GNOME Bugzilla – Bug 321216
gnome-speech driver for festival does not handle UTF-8 text
Last modified: 2006-07-01 16:25:26 UTC
Please describe the problem: The festival synthesis driver in gnome-speech-0.3.8 explicitly sets the channel encoding to ISO-8859-1 This is causing a problem when using the driver with UTF-8 encoded text. I am trying to use the driver for Indian language text which is UTF-8 encoded and am facing this problem. Steps to reproduce: I am using my own build of festival TTS which can speak out Telugu language text represented in UTF-8. When I tried to use this festival with gnopernicus screen reader and opened an application with the locale set to Telugu, gnopernicus could not read out the tool tips etc. This turned out to be because of the festival synthesis driver which was not passing the text messages correctly to the festival speech synthesis server. Actual results: Telugu UTF-8 text is clipped off. Expected results: Text in encodings other than ISO-8859-1 is not passed to the festival server correctly. Does this happen every time? Yes Other information:
Created attachment 54628 [details] [review] Patch created against CVS that fixes the bug The patch sets the channel encoding to UTF-8
Fixed in the development version. The fix will be available in the next major release. Thank you for your bug report.
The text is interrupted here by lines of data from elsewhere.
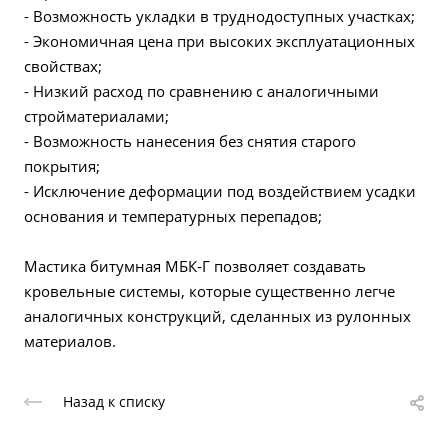
- Возможность укладки в труднодоступных участках;
- Экономичная цена при высоких эксплуатационных
свойствах;
- Низкий расход по сравнению с аналогичными
стройматериалами;
- Возможность нанесения без снятия старого
покрытия;
- Исключение деформации под воздействием усадки
основания и температурных перепадов;
Мастика битумная МБК-Г позволяет создавать
кровельные системы, которые существенно легче
аналогичных конструкций, сделанных из рулонных
материалов.
Назад к списку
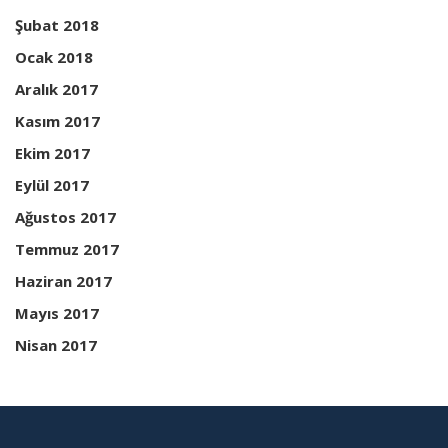
Şubat 2018
Ocak 2018
Aralık 2017
Kasım 2017
Ekim 2017
Eylül 2017
Ağustos 2017
Temmuz 2017
Haziran 2017
Mayıs 2017
Nisan 2017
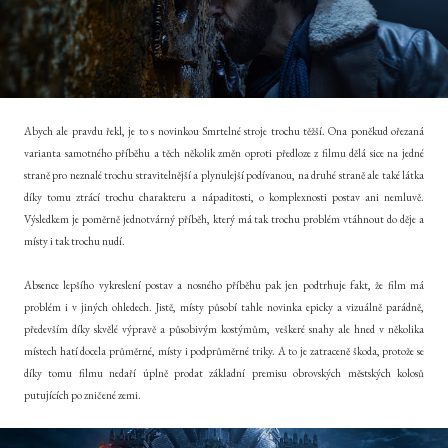
Abych ale pravdu řekl, je to s novinkou Smrtelné stroje trochu těžší. Ona poněkud ořezaná
varianta samotného příběhu a těch několik změn oproti předloze z filmu dělá sice na jedné
straně pro neznalé trochu stravitelnější a plynulejší podívanou, na druhé straně ale také látka
díky tomu ztrácí trochu charakteru a nápaditosti, o komplexnosti postav ani nemluvě.
Výsledkem je poměrně jednotvárný příběh, který má tak trochu problém vtáhnout do děje a
místy i tak trochu nudí.
Absence lepšího vykreslení postav a nosného příběhu pak jen podtrhuje fakt, že film má
problém i v jiných ohledech. Jistě, místy působí tahle novinka epicky a vizuálně parádně,
především díky skvělé výpravě a působivým kostýmům, veškeré snahy ale hned v několika
místech hatí docela průměrné, místy i podprůměrné triky. A to je zatraceně škoda, protože se
díky tomu filmu nedaří úplně prodat základní premisu obrovských městských kolosů
putujících po zničené zemi.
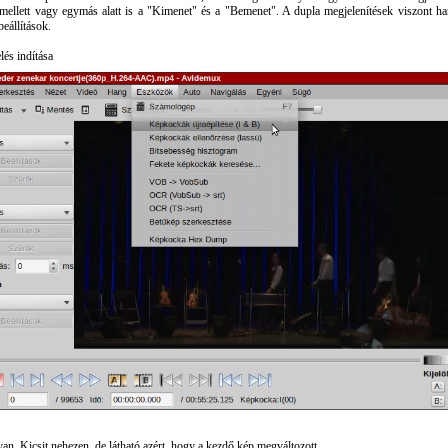
ellett vagy egymás alatt is a "Kimenet" és a "Bemenet". A dupla megjelenítések viszont ha
beállítások.
lés indítása
van. Kicsit nehezen, de látható azért, hogy a kezdő kép megváltozott.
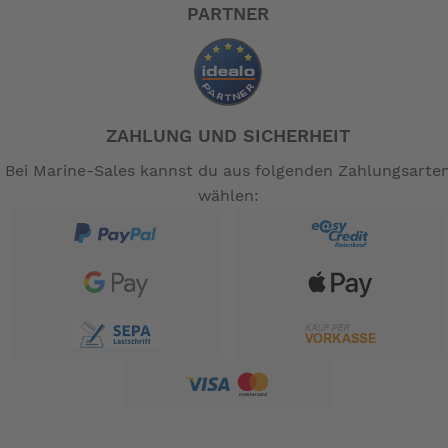
PARTNER
ZAHLUNG UND SICHERHEIT
Bei Marine-Sales kannst du aus folgenden Zahlungsarte
wählen:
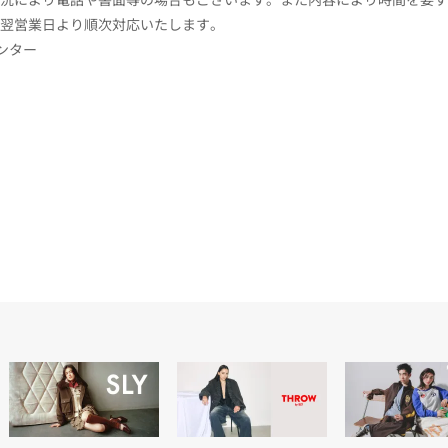
翌営業日より順次対応いたします。
センター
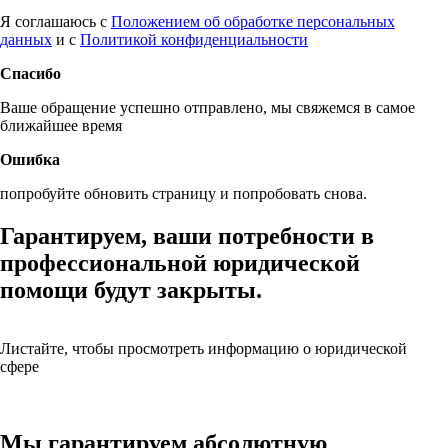
Я соглашаюсь с
Положением об обработке персональных
данных
и с
Политикой конфиденциальности
Спасибо
Ваше обращение успешно отправлено, мы свяжемся в самое
ближайшее время
Ошибка
попробуйте обновить страницу и попробовать снова.
Гарантируем, ваши потребности
в
профессиональной юридической
помощи будут
закрыты.
Листайте, чтобы просмотреть информацию о юридической
сфере
Мы гарантируем абсолютную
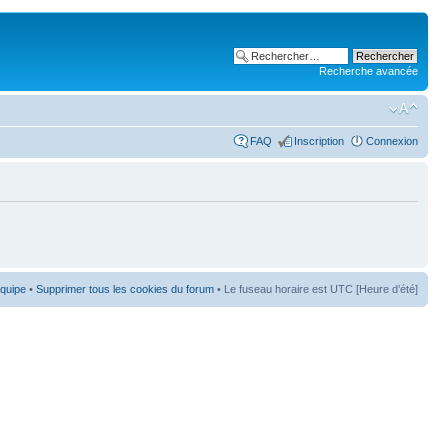
Recherche avancée
FAQ
Inscription
Connexion
équipe
•
Supprimer tous les cookies du forum
• Le fuseau horaire est UTC [Heure d’été]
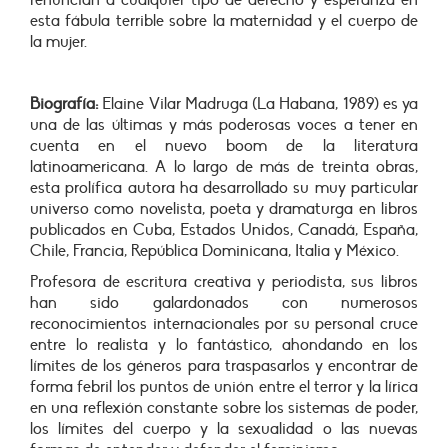
renuncian a cualquier tipo de derecho y esperanza en
esta fábula terrible sobre la maternidad y el cuerpo de
la mujer.
Biografía:
Elaine Vilar Madruga (La Habana, 1989) es ya
una de las últimas y más poderosas voces a tener en
cuenta en el nuevo boom de la literatura
latinoamericana. A lo largo de más de treinta obras,
esta prolífica autora ha desarrollado su muy particular
universo como novelista, poeta y dramaturga en libros
publicados en Cuba, Estados Unidos, Canadá, España,
Chile, Francia, República Dominicana, Italia y México.
Profesora de escritura creativa y periodista, sus libros
han sido galardonados con numerosos
reconocimientos internacionales por su personal cruce
entre lo realista y lo fantástico, ahondando en los
límites de los géneros para traspasarlos y encontrar de
forma febril los puntos de unión entre el terror y la lírica
en una reflexión constante sobre los sistemas de poder,
los límites del cuerpo y la sexualidad o las nuevas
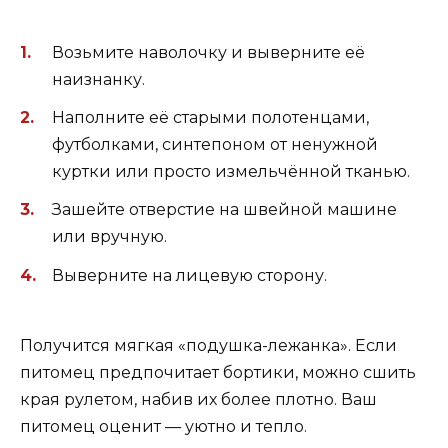
Возьмите наволочку и выверните её
наизнанку.
Наполните её старыми полотенцами,
футболками, синтепоном от ненужной
куртки или просто измельчённой тканью.
Зашейте отверстие на швейной машине
или вручную.
Выверните на лицевую сторону.
Получится мягкая «подушка-лежанка». Если
питомец предпочитает бортики, можно сшить
края рулетом, набив их более плотно. Ваш
питомец оценит — уютно и тепло.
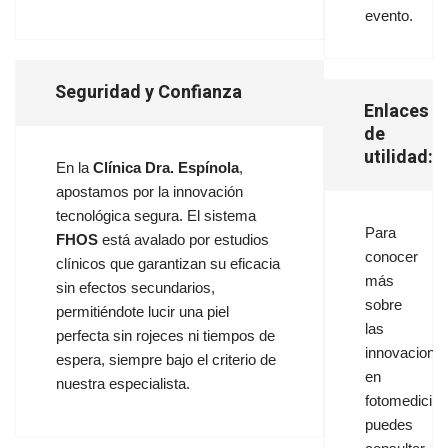
evento.
Seguridad y Confianza
Enlaces
de
utilidad:
En la
Clínica Dra. Espínola
,
apostamos por la innovación
tecnológica segura. El sistema
Para
FHOS
está avalado por estudios
conocer
clínicos que garantizan su eficacia
más
sin efectos secundarios,
sobre
permitiéndote lucir una piel
las
perfecta sin rojeces ni tiempos de
innovacione
espera, siempre bajo el criterio de
en
nuestra especialista.
fotomedicina
puedes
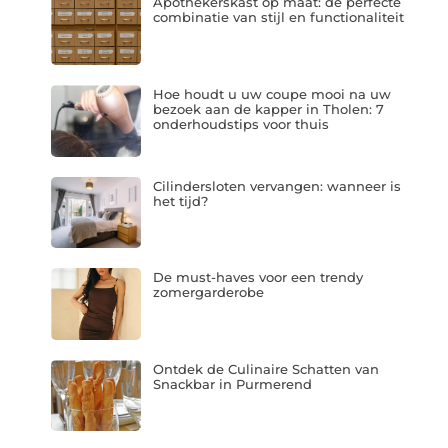
Apothekerskast op maat: de perfecte
combinatie van stijl en functionaliteit
Hoe houdt u uw coupe mooi na uw
bezoek aan de kapper in Tholen: 7
onderhoudstips voor thuis
Cilindersloten vervangen: wanneer is
het tijd?
De must-haves voor een trendy
zomergarderobe
Ontdek de Culinaire Schatten van
Snackbar in Purmerend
This patch seems to have problems - the channel was being set explicitly to ISO-8859-1 because most Festival non-english voices seem to use that encoding. The new patch regresses support for those voices.
Now, what about Telugu (festival-te.sf.net) and other Indian languages? UTF-8 should be treated neutral and not ISO8859-1. Non-english Festival voices should be treated as broken to that effect. If fixing those voices is not an easy task, then perhaps exceptions for broken non-english voices based on the selected voice should be added as hacks to gnome-speech. Will a patch be accepted on these lines?
I don't agree that UTF-8 should be treated as "neutral". The TTS engine we are using, festival, was written before UTF-8 was commonplace, and its expectations and voices must determine what we do here. ISO-8859-1 is the most common encoding for festival voices. You may think this is old-fashioned, but it is not something we control, and thus ISO-8859-1 makes a reasonable default. We do of course need to provide some ability to use the appropriate encoding for a given voice. I don't think that festival allows us to determine that, so we will have to provide some configuration table. Bill
Historical related discussion to this bug has taken place in bug 141516, which was really two separate bugs. But, it does cover encoding issues as well as autodection of voices. So...I'm going to mark this bug as a duplicate of 141516, reopen 141516, and move the discussion there. *** This bug has been marked as a duplicate of 141516 ***